* TASK DESCRIPTION
Only the number is needed: the count of lines in the records with the word "agosto".

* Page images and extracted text
**********

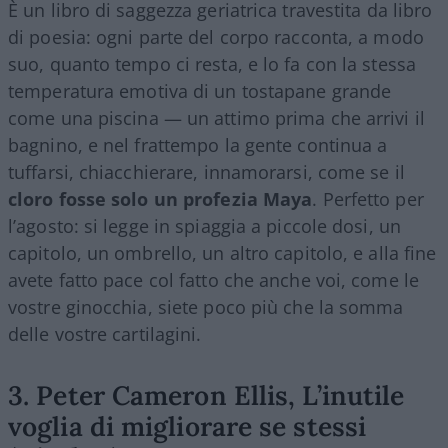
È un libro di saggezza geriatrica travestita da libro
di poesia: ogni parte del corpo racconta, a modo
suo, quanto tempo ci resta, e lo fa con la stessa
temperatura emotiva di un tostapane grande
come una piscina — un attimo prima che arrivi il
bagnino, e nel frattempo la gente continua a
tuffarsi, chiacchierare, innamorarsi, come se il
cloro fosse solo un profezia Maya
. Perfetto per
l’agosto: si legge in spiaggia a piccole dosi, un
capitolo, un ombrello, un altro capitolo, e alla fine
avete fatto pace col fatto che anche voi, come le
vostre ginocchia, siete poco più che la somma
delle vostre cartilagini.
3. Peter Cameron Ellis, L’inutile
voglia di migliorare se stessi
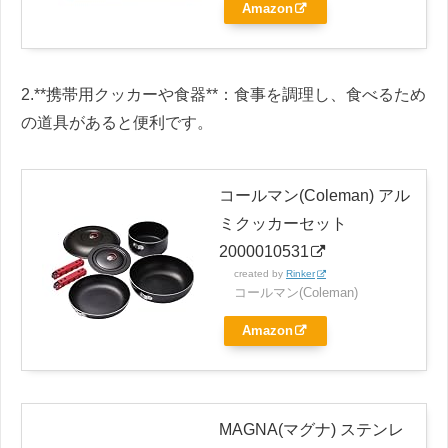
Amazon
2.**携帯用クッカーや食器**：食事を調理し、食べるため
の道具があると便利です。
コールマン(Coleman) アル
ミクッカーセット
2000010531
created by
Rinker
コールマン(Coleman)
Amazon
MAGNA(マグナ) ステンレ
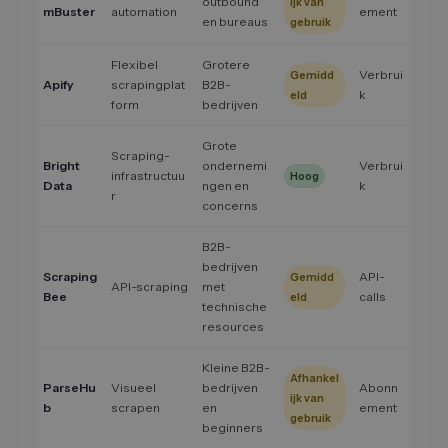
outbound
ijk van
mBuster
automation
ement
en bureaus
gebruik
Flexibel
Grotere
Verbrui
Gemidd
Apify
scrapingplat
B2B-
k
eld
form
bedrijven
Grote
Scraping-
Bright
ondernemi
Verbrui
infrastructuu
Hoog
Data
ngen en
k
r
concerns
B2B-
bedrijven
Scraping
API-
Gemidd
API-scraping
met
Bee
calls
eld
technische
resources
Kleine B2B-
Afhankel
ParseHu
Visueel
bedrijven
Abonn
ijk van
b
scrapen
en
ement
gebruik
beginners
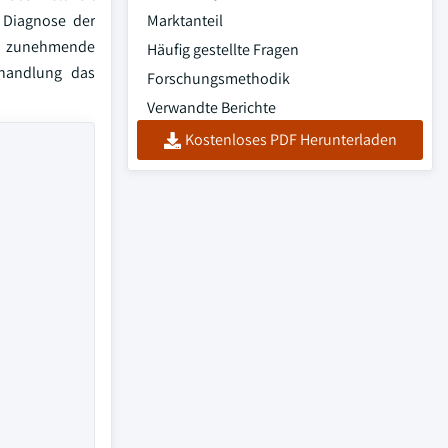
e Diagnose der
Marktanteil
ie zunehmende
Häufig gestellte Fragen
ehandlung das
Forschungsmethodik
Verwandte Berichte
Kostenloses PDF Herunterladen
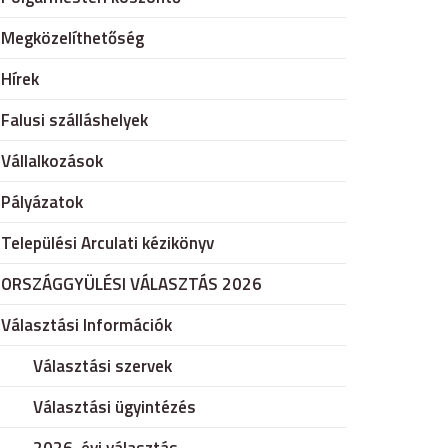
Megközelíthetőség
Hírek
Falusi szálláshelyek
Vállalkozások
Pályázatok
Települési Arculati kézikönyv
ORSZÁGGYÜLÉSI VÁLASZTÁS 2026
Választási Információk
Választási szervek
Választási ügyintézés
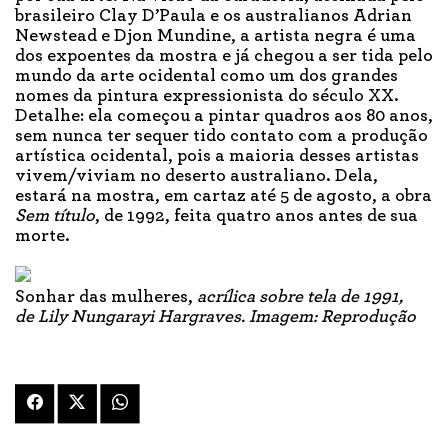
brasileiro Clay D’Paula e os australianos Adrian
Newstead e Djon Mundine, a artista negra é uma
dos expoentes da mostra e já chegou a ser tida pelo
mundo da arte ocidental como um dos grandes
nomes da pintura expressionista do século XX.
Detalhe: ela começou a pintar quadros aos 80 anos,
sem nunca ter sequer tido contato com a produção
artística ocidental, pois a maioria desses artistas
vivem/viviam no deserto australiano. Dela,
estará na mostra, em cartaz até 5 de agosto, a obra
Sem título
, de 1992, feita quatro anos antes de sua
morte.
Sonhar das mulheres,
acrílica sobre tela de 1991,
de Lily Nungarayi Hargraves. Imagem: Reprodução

**********

* RESULT OF THE TASK
2